>>>>

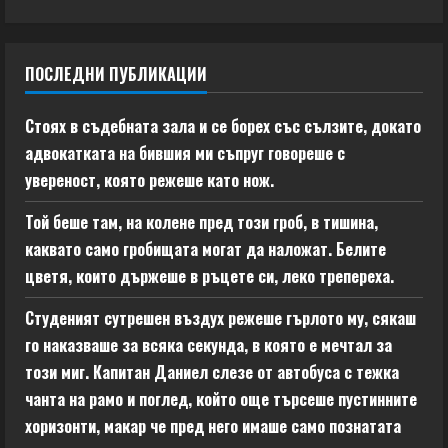
ПОСЛЕДНИ ПУБЛИКАЦИИ
Стоях в съдебната зала и се борех със сълзите, докато
адвокатката на бившия ми съпруг говореше с
увереност, която режеше като нож.
Той беше там, на колене пред този гроб, в тишина,
каквато само гробищата могат да наложат. Белите
цветя, които държеше в ръцете си, леко трепереха.
Студеният сутрешен въздух режеше гърлото му, сякаш
го наказваше за всяка секунда, в която е мечтал за
този миг. Капитан Даниел слезе от автобуса с тежка
чанта на рамо и поглед, който още търсеше пустинните
хоризонти, макар че пред него имаше само познатата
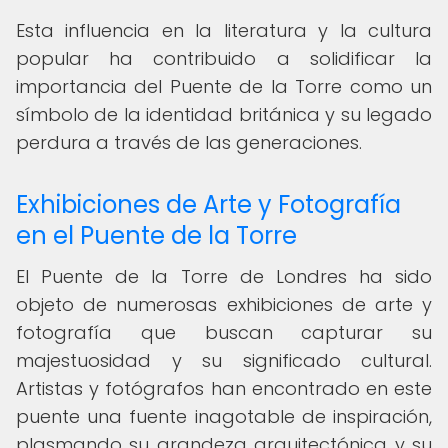
Esta influencia en la literatura y la cultura
popular ha contribuido a solidificar la
importancia del Puente de la Torre como un
símbolo de la identidad británica y su legado
perdura a través de las generaciones.
Exhibiciones de Arte y Fotografía
en el Puente de la Torre
El Puente de la Torre de Londres ha sido
objeto de numerosas exhibiciones de arte y
fotografía que buscan capturar su
majestuosidad y su significado cultural.
Artistas y fotógrafos han encontrado en este
puente una fuente inagotable de inspiración,
plasmando su grandeza arquitectónica y su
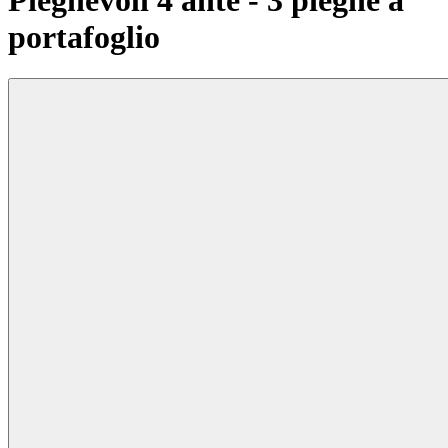
Pieghevoli 4 ante - 3 pieghe a
portafoglio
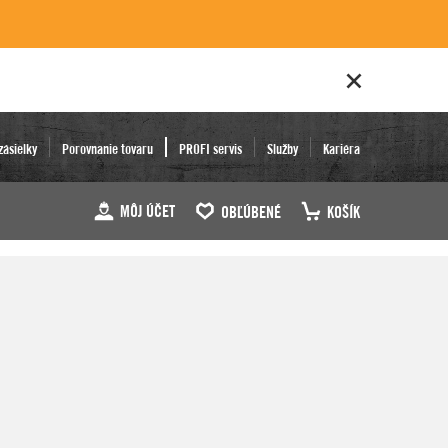
zásielky
Porovnanie tovaru
PROFI servis
Služby
Kariéra
MÔJ ÚČET
OBĽÚBENÉ
KOŠÍK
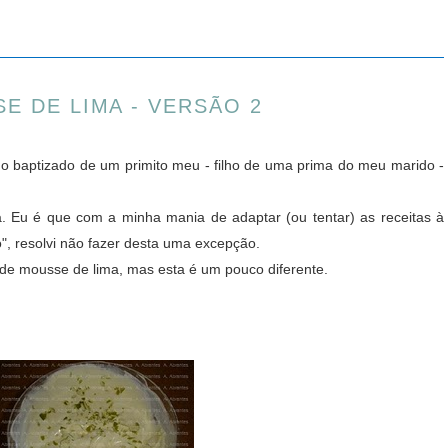
E DE LIMA - VERSÃO 2
no baptizado de um primito meu - filho de uma prima do meu marido -
á. Eu é que com a minha mania de adaptar (ou tentar) as receitas à
, resolvi não fazer desta uma excepção.
 de mousse de lima, mas esta é um pouco diferente.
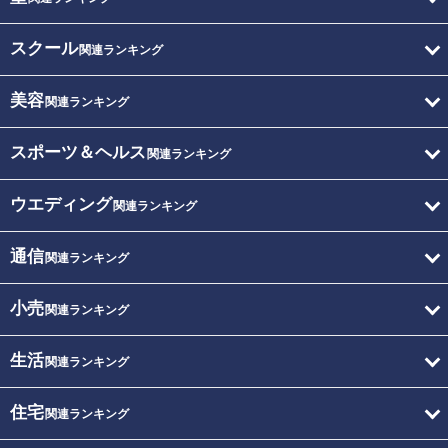
スクール
関連ランキング
美容
関連ランキング
スポーツ＆ヘルス
関連ランキング
ウエディング
関連ランキング
通信
関連ランキング
小売
関連ランキング
生活
関連ランキング
住宅
関連ランキング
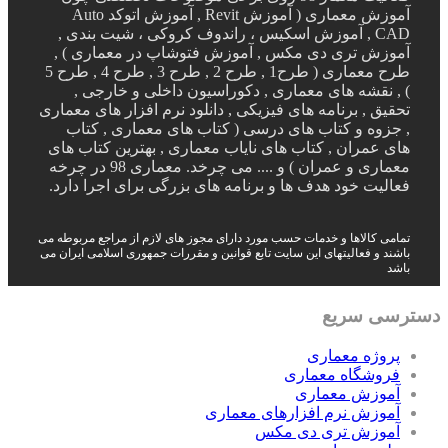
آموزش معماری ( آموزش Revit , آموزش اتوکد Auto
CAD , آموزش اسکیس ، راندوف کروکی ، شیت بندی ,
آموزش تری دی مکس , آموزش فتوشاپ در معماری ) ,
طرح معماری ( طرح1 , طرح 2 , طرح 3 , طرح 4 , طرح 5
) , نقشه های معماری , دکوراسیون داخلی و خارجی ,
تحقیق , برنامه های فیزیکی , دانلود نرم افزار های معماری
, جزوه و کتاب های درسی ( کتاب های معماری , کتاب
های عمران , کتاب های نایاب معماری , بهترین کتاب های
معماری و عمران ) و .... می چرخد. معماری 98 در چرخه
فعالیت خود هدف ها و برنامه های بزرگی برای اجرا دارد.
تمامی کالاها و خدمات حسب مورد دارای مجوز های لازم از مراجع مربوطه می
باشند و فعالیتهای این سایت تابع قوانین و مقررات جمهوری اسلامی ایران می
باشد
دسترسی سریع
پروژه معماری
فروشگاه معماری
آموزش معماری
آموزش نرم افزارهای معماری
آموزش تری دی مکس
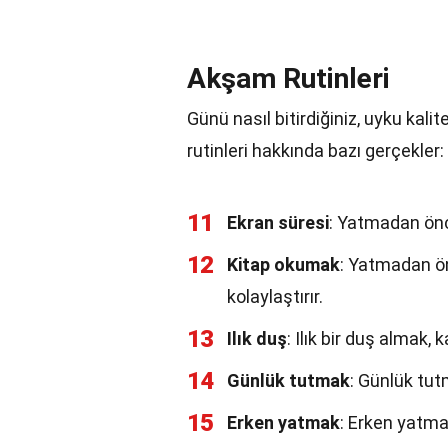
Akşam Rutinleri
Günü nasıl bitirdiğiniz, uyku kalit
rutinleri hakkında bazı gerçekler:
11
Ekran süresi
: Yatmadan önce
12
Kitap okumak
: Yatmadan ön
kolaylaştırır.
13
Ilık duş
: Ilık bir duş almak,
14
Günlük tutmak
: Günlük tutm
15
Erken yatmak
: Erken yatma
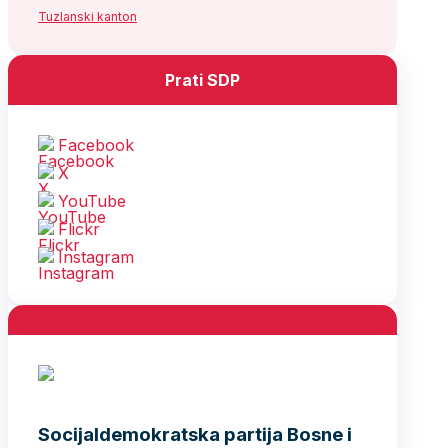
Tuzlanski kanton
Prati SDP
Facebook
X
YouTube
Flickr
Instagram
Socijaldemokratska partija Bosne i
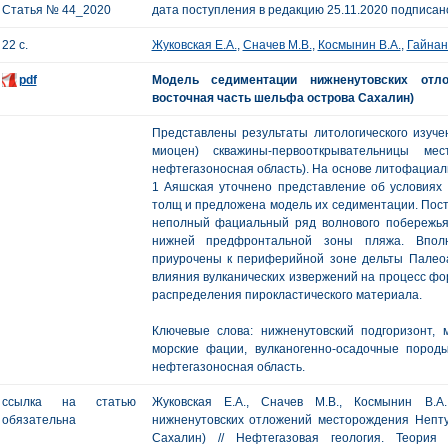
Статья № 44_2020
дата поступления в редакцию 25.11.2020 подписано
22 с.
Жуковская Е.А.
,
Сначев М.В.
,
Космынин В.А.
,
Гайнан
pdf
Модель седиментации нижненутовских отло
восточная часть шельфа острова Сахалин)
Представлены результаты литологического изуче
миоцен) скважины-первооткрывательницы мес
нефтегазоносная область). На основе литофациаль
1 Аяшская уточнено представление об условия
толщ и предложена модель их седиментации. Пос
неполный фациальный ряд волнового побережья
нижней предфронтальной зоны пляжа. Вполн
приурочены к периферийной зоне дельты Палео
влияния вулканических извержений на процесс ф
распределения пирокластического материала.
Ключевые слова: нижненутовский подгоризонт, 
морские фации, вулканогенно-осадочные пород
нефтегазоносная область.
ссылка на статью
Жуковская Е.А., Сначев М.В., Космынин В.А
обязательна
нижненутовских отложений месторождения Непту
Сахалин) // Нефтегазовая геология. Теори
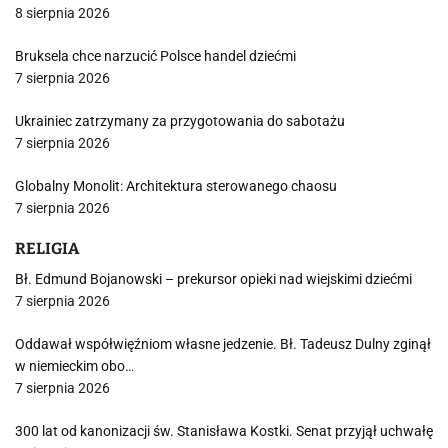
8 sierpnia 2026
Bruksela chce narzucić Polsce handel dziećmi
7 sierpnia 2026
Ukrainiec zatrzymany za przygotowania do sabotażu
7 sierpnia 2026
Globalny Monolit: Architektura sterowanego chaosu
7 sierpnia 2026
RELIGIA
Bł. Edmund Bojanowski – prekursor opieki nad wiejskimi dziećmi
7 sierpnia 2026
Oddawał współwięźniom własne jedzenie. Bł. Tadeusz Dulny zginął
w niemieckim obo…
7 sierpnia 2026
300 lat od kanonizacji św. Stanisława Kostki. Senat przyjął uchwałę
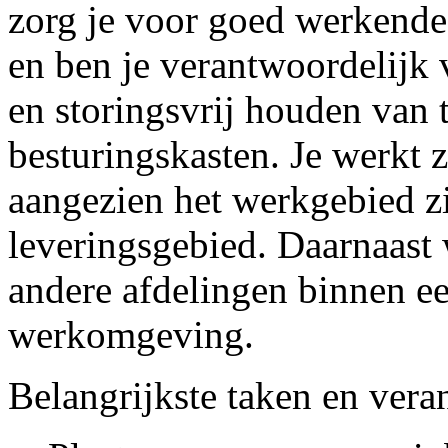
zorg je voor goed werkende 
en ben je verantwoordelijk 
en storingsvrij houden van 
besturingskasten. Je werkt z
aangezien het werkgebied zi
leveringsgebied. Daarnaast 
andere afdelingen binnen een
werkomgeving.
Belangrijkste taken en ver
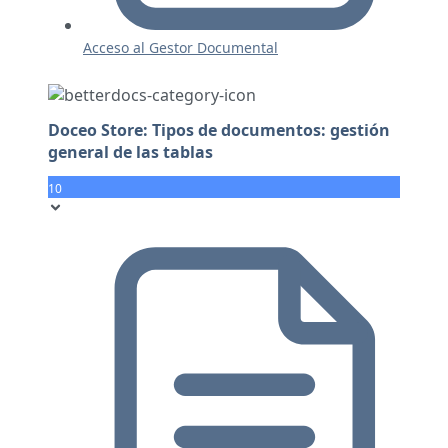
Acceso al Gestor Documental
Doceo Store: Tipos de documentos: gestión
general de las tablas
10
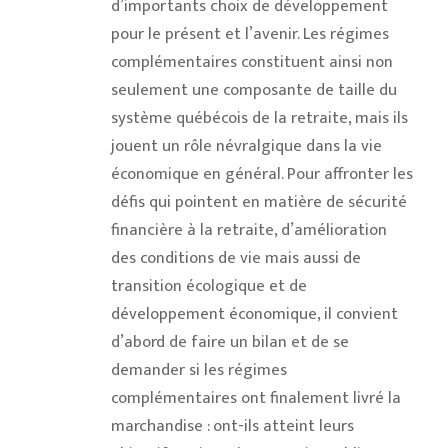
d’importants choix de développement
pour le présent et l’avenir. Les régimes
complémentaires constituent ainsi non
seulement une composante de taille du
système québécois de la retraite, mais ils
jouent un rôle névralgique dans la vie
économique en général. Pour affronter les
défis qui pointent en matière de sécurité
financière à la retraite, d’amélioration
des conditions de vie mais aussi de
transition écologique et de
développement économique, il convient
d’abord de faire un bilan et de se
demander si les régimes
complémentaires ont finalement livré la
marchandise : ont-ils atteint leurs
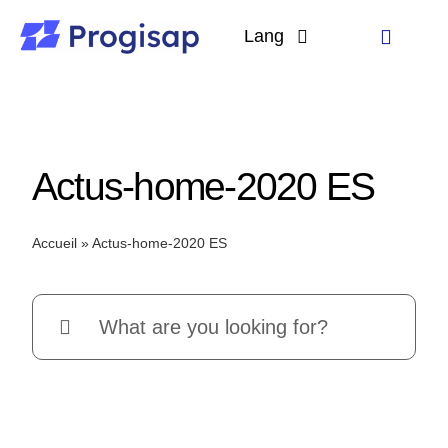
Passer
au
Lang
Toggle
contenu
Navigati
Langues
Solutions
A propos
Actus-home-2020 ES
Clients
Accueil
»
Actus-home-2020 ES
Ressources
Rechercher:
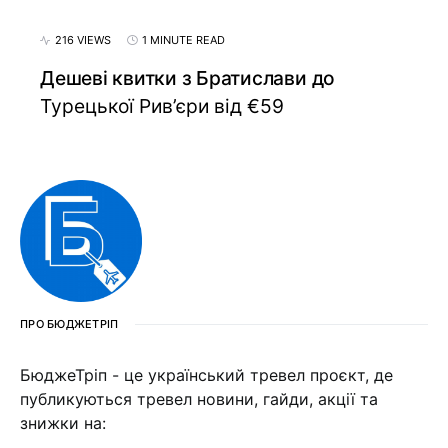
216 VIEWS
1 MINUTE READ
Дешеві квитки з Братислави до
Турецької Рив’єри від €59
ПРО БЮДЖЕТРІП
БюджеТріп - це український тревел проєкт, де
публикуються тревел новини, гайди, акції та
знижки на:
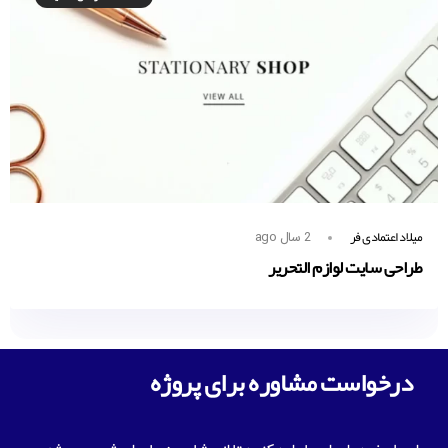
میلاد اعتمادی فر
2 سال ago
طراحی سایت لوازم التحریر
درخواست مشاوره برای پروژه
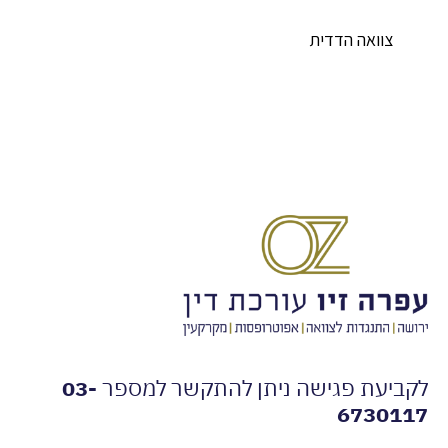
וואה הדדית
עת פגישה ניתן להתקשר למספר
03-
673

<<<<

_Assignment_
Return all the records above exactly, pictures omitted.

_Solution below_
ПОСЛЕДНИ ПУБЛИКАЦИИ
Стоях в съдебната зала и се борех със сълзите, докато
адвокатката на бившия ми съпруг говореше с
увереност, която режеше като нож.
Той беше там, на колене пред този гроб, в тишина,
каквато само гробищата могат да наложат. Белите
цветя, които държеше в ръцете си, леко трепереха.
Студеният сутрешен въздух режеше гърлото му, сякаш
го наказваше за всяка секунда, в която е мечтал за
този миг. Капитан Даниел слезе от автобуса с тежка
чанта на рамо и поглед, който още търсеше пустинните
хоризонти, макар че пред него имаше само познатата
Esta influencia en la literatura y la cultura
popular ha contribuido a solidificar la
importancia del Puente de la Torre como un
símbolo de la identidad británica y su legado
perdura a través de las generaciones.
Exhibiciones de Arte y Fotografía
en el Puente de la Torre
El Puente de la Torre de Londres ha sido
objeto de numerosas exhibiciones de arte y
fotografía que buscan capturar su
majestuosidad y su significado cultural.
Artistas y fotógrafos han encontrado en este
puente una fuente inagotable de inspiración,
plasmando su grandeza arquitectónica y su
Pieghevoli 4 ante - 3 pieghe a
portafoglio
zásielky
Porovnanie tovaru
PROFI servis
Služby
Kariéra
MÔJ ÚČET
OBĽÚBENÉ
KOŠÍK
E DE LIMA - VERSÃO 2
no baptizado de um primito meu - filho de uma prima do meu marido -
á. Eu é que com a minha mania de adaptar (ou tentar) as receitas à
, resolvi não fazer desta uma excepção.
 de mousse de lima, mas esta é um pouco diferente.
スクール
関連ランキング
美容
関連ランキング
スポーツ＆ヘルス
関連ランキング
ウエディング
関連ランキング
通信
関連ランキング
小売
関連ランキング
生活
関連ランキング
住宅
関連ランキング
آموزش معماری ( آموزش Revit , آموزش اتوکد Auto
CAD , آموزش اسکیس ، راندوف کروکی ، شیت بندی ,
آموزش تری دی مکس , آموزش فتوشاپ در معماری ) ,
طرح معماری ( طرح1 , طرح 2 , طرح 3 , طرح 4 , طرح 5
) , نقشه های معماری , دکوراسیون داخلی و خارجی ,
تحقیق , برنامه های فیزیکی , دانلود نرم افزار های معماری
, جزوه و کتاب های درسی ( کتاب های معماری , کتاب
های عمران , کتاب های نایاب معماری , بهترین کتاب های
معماری و عمران ) و .... می چرخد. معماری 98 در چرخه
فعالیت خود هدف ها و برنامه های بزرگی برای اجرا دارد.
تمامی کالاها و خدمات حسب مورد دارای مجوز های لازم از مراجع مربوطه می
باشند و فعالیتهای این سایت تابع قوانین و مقررات جمهوری اسلامی ایران می
باشد
دسترسی سریع
پروژه معماری
فروشگاه معماری
آموزش معماری
آموزش نرم افزارهای معماری
آموزش تری دی مکس
Akşam Rutinleri
Günü nasıl bitirdiğiniz, uyku kalit
rutinleri hakkında bazı gerçekler:
11
Ekran süresi
: Yatmadan önce
12
Kitap okumak
: Yatmadan ön
kolaylaştırır.
13
Ilık duş
: Ilık bir duş almak,
14
Günlük tutmak
: Günlük tutm
15
Erken yatmak
: Erken yatma
Tuzlanski kanton
Prati SDP
Facebook
X
YouTube
Flickr
Instagram
Socijaldemokratska partija Bosne i
Статья № 44_2020
дата поступления в редакцию 25.11.2020 подписано
22 с.
Жуковская Е.А.
,
Сначев М.В.
,
Космынин В.А.
,
Гайнан
pdf
Модель седиментации нижненутовских отло
восточная часть шельфа острова Сахалин)
Представлены результаты литологического изуче
миоцен) скважины-первооткрывательницы мес
нефтегазоносная область). На основе литофациаль
1 Аяшская уточнено представление об условия
толщ и предложена модель их седиментации. Пос
неполный фациальный ряд волнового побережья
нижней предфронтальной зоны пляжа. Вполн
приурочены к периферийной зоне дельты Палео
влияния вулканических извержений на процесс ф
распределения пирокластического материала.
Ключевые слова: нижненутовский подгоризонт, 
морские фации, вулканогенно-осадочные пород
нефтегазоносная область.
ссылка на статью
Жуковская Е.А., Сначев М.В., Космынин В.А
обязательна
нижненутовских отложений месторождения Непту
Сахалин) // Нефтегазовая геология. Теори
8 sierpnia 2026
Bruksela chce narzucić Polsce handel dziećmi
7 sierpnia 2026
Ukrainiec zatrzymany za przygotowania do sabotażu
7 sierpnia 2026
Globalny Monolit: Architektura sterowanego chaosu
7 sierpnia 2026
RELIGIA
Bł. Edmund Bojanowski – prekursor opieki nad wiejskimi dziećmi
7 sierpnia 2026
Oddawał współwięźniom własne jedzenie. Bł. Tadeusz Dulny zginął
w niemieckim obo…
7 sierpnia 2026
300 lat od kanonizacji św. Stanisława Kostki. Senat przyjął uchwałę
zorg je voor goed werkende 
en ben je verantwoordelijk 
en storingsvrij houden van 
besturingskasten. Je werkt z
aangezien het werkgebied zi
leveringsgebied. Daarnaast 
andere afdelingen binnen een
werkomgeving.
Belangrijkste taken en ver
Acceso al Gestor Documental
Doceo Store: Tipos de documentos: gestión
general de las tablas
10
d’importants choix de développement
pour le présent et l’avenir. Les régimes
complémentaires constituent ainsi non
seulement une composante de taille du
système québécois de la retraite, mais ils
jouent un rôle névralgique dans la vie
économique en général. Pour affronter les
défis qui pointent en matière de sécurité
financière à la retraite, d’amélioration
des conditions de vie mais aussi de
transition écologique et de
développement économique, il convient
d’abord de faire un bilan et de se
demander si les régimes
complémentaires ont finalement livré la
marchandise : ont-ils atteint leurs
Passer
au
Lang
Toggle
contenu
Navigati
Langues
Solutions
A propos
Actus-home-2020 ES
Clients
Accueil
»
Actus-home-2020 ES
Ressources
Rechercher:
216 VIEWS
1 MINUTE READ
Дешеві квитки з Братислави до
Турецької Рив’єри від €59
ПРО БЮДЖЕТРІП
БюджеТріп - це український тревел проєкт, де
публикуються тревел новини, гайди, акції та
знижки на:
میلاد اعتمادی فر
2 سال ago
طراحی سایت لوازم التحریر
درخواست مشاوره برای پروژه
וואה הדדית
עת פגישה ניתן להתקשר למספר
03-
673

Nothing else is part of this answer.